● **TRY IT**:
One figure is the whole answer: the number of lines below that contain the word "field".
___ STUDY MATERIAL ___
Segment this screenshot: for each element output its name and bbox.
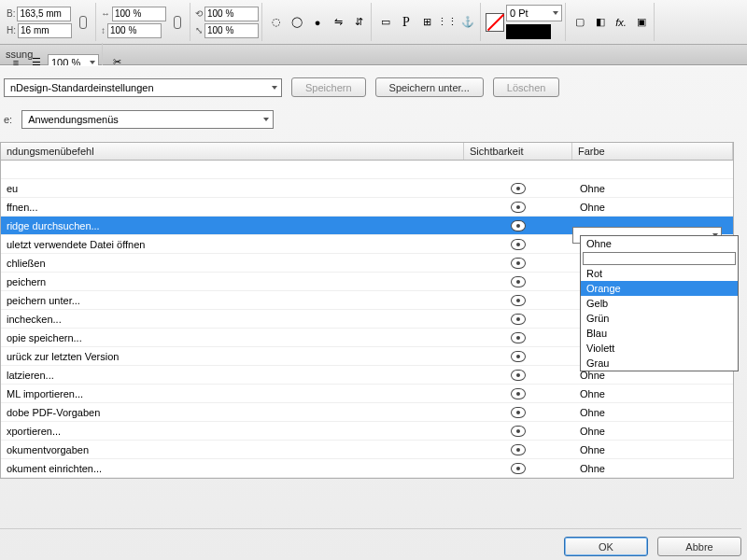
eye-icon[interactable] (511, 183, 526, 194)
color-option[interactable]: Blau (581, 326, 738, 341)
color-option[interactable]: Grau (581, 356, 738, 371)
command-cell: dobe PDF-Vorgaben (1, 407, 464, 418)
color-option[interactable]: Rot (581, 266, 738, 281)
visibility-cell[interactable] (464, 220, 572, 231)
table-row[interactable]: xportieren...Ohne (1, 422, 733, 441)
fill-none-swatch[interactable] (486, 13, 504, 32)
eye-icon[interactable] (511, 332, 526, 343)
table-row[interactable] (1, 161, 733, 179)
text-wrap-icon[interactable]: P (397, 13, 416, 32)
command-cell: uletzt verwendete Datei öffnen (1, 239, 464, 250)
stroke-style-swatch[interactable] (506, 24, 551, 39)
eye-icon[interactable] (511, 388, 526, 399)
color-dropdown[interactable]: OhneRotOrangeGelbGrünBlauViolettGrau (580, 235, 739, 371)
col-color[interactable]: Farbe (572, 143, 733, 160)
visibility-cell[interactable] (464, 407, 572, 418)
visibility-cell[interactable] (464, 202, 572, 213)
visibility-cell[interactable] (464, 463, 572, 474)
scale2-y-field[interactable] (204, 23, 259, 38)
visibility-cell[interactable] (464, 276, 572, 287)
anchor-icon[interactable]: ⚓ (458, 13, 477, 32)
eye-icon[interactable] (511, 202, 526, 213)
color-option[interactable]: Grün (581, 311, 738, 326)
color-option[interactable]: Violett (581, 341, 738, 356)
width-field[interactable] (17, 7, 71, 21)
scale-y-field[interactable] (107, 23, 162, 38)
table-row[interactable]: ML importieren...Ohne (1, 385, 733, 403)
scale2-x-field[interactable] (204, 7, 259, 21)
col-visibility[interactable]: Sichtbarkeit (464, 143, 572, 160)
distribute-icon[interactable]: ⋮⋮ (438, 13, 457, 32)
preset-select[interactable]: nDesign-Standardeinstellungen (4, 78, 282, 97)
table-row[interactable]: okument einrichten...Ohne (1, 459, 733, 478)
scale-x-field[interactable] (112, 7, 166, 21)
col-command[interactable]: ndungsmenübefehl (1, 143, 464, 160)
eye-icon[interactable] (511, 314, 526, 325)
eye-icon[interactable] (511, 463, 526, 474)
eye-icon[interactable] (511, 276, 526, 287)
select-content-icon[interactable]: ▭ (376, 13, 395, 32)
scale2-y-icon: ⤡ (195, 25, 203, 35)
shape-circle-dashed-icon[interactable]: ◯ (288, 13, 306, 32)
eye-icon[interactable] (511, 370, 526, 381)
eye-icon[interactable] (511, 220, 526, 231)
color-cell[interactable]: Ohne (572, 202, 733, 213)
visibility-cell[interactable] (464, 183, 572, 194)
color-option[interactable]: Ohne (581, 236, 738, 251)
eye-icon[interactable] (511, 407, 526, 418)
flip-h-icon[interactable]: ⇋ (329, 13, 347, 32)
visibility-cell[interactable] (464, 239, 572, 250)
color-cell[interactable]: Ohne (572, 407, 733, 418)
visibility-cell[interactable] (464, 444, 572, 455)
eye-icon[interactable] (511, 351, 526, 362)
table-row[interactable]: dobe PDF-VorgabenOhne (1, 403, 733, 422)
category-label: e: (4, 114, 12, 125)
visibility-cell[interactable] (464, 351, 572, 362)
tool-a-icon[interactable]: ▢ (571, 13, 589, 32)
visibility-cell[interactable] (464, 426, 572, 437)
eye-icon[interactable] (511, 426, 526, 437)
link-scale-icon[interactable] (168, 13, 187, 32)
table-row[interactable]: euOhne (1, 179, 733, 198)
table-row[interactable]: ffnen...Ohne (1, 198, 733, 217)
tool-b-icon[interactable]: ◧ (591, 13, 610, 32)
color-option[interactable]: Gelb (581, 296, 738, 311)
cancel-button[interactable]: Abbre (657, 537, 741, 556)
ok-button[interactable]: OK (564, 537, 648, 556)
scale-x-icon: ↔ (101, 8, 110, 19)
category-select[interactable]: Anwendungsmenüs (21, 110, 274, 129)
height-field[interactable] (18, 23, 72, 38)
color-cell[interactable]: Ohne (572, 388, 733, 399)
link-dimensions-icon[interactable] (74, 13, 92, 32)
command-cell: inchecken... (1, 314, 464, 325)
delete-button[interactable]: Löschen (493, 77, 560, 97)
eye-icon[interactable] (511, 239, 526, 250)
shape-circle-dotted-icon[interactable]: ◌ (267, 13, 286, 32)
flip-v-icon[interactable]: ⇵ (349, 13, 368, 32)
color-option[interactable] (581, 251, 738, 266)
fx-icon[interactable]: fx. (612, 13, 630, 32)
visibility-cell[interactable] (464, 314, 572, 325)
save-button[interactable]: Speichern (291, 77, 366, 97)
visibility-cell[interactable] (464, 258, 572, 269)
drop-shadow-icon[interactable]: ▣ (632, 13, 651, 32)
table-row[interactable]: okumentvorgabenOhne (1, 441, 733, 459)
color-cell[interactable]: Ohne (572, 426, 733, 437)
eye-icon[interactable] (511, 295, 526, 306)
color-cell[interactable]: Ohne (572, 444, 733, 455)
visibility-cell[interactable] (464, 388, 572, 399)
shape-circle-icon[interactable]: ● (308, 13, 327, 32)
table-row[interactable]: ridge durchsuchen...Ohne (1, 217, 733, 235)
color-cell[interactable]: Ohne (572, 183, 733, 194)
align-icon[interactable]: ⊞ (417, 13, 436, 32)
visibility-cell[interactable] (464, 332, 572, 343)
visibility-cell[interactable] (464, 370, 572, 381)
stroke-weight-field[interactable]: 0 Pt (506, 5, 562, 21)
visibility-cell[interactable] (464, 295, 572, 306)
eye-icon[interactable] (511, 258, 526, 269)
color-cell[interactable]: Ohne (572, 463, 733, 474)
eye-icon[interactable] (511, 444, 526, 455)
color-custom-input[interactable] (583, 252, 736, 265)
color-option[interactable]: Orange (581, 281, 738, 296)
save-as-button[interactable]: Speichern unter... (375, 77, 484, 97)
___
● **SOLUTION FOR THIS EXERCISE**:
7